La pratica artistica di Calzolari si delinea come un racconto della realtà che passa per i suoi elementi costitutivi, in cui l’abbandono di ogni logica rappresentativa incontra la potenzialità espressiva della materia; il rigoroso impianto compositivo derivato dal linguaggio pittorico è trasposto alla realizzazione di installazioni che abitano lo spazio; il valore cromatico è ottenuto grazie al colore generato da materiali e procedure che entrano a far parte del processo creativo.
Tra le sue opere più celebri vi sono quelle realizzate con motori refrigeranti che gelano le superfici sulle quali interagiscono materiali di volta in volta diversi, spesso provenienti dalla sfera domestica. Le tele “brinate”, come le definisce l’artista, mettono in scena il dialogo tra la finitezza dell’esistenza, esposta nella sua “natura morta” quotidiana, e l’assolutezza dell’infinito e dell’universale, incarnata dall’utilizzo del bianco ottenuto dalla brina (essenza pura) e dal meccanismo stesso del “congelare”, che iberna residui di un’epoca per consegnarli ad un ipotetico futuro.
Senza titolo (1965) è una superficie che si presenta bianca grazie all’utilizzo del sale, elemento chimicamente puro sul quale sono percepibili delle evanescenti scritte ottenute per sottrazione. Il sale interagisce con il mollettone retrostante, tessuto pesante e felpato che rimanda a un utilizzo casalingo ma che in questo caso si presta a fare da cedevole supporto. L’artista applica inoltre del tabacco nella parte inferiore del quadro, ottenendo una gradazione di macchie cromatiche. L’opera traduce l’attitudine di Calzolari a dipingere con elementi tratti dalla realtà, che divengono strumenti linguistici in grado di generare nuovi significati.
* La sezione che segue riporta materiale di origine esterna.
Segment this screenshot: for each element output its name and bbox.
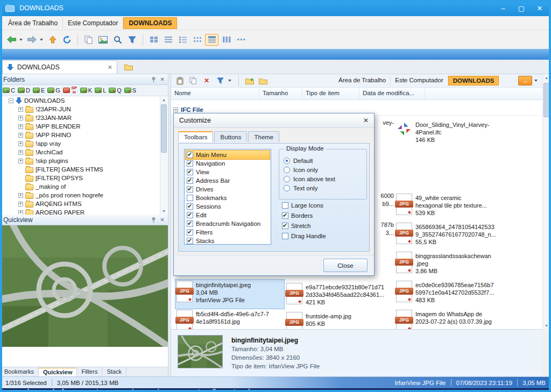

Dopo la mostra personale presso la Modern Art Agency nel 1972, Calzolari, ancora grazie alla mediazione di Lucio Amelio, presenta nel 1977, in una grande retrospettiva a Villa Pignatelli, lavori realizzati tra il 1965 e il 1970 – tra cui l’opera entrata a far parte della collezione del Madre nell’ambito del progetto Per_formare una collezione – insieme a performance e interventi urbani.